To do:
Please say how many lines in the records below contain the word "Специализированное". Give only the number.

Collected data
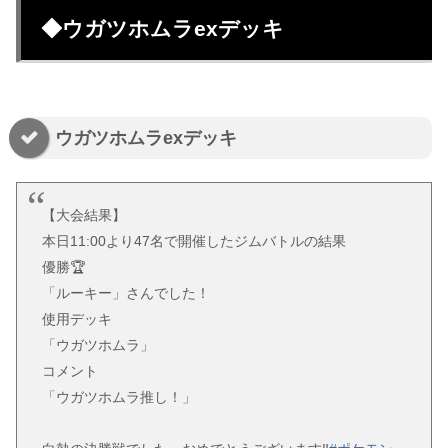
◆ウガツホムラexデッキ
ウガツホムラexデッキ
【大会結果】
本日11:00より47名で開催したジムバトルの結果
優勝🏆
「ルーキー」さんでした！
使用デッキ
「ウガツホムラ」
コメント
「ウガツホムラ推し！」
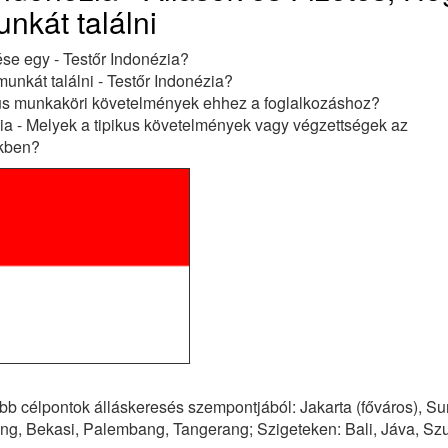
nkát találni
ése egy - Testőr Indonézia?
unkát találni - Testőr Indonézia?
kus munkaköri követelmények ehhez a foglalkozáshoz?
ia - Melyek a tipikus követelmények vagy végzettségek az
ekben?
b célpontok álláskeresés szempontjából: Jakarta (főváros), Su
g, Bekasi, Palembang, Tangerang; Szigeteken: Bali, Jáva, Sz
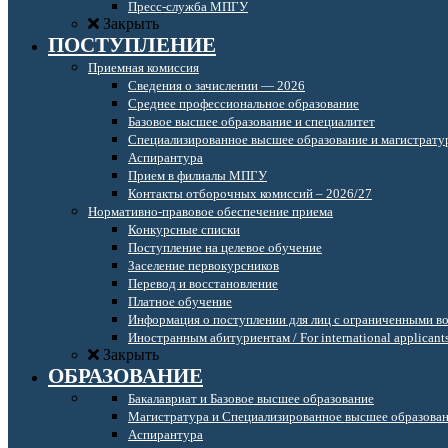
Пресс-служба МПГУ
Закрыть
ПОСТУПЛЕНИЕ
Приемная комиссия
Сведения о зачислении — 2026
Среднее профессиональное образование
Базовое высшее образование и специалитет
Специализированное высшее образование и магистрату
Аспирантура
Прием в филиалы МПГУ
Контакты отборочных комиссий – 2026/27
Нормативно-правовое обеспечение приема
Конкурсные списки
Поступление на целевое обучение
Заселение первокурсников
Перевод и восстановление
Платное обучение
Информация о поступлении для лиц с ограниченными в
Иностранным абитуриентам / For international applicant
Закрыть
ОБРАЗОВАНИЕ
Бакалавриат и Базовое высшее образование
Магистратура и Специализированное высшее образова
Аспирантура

Solution for this task:
2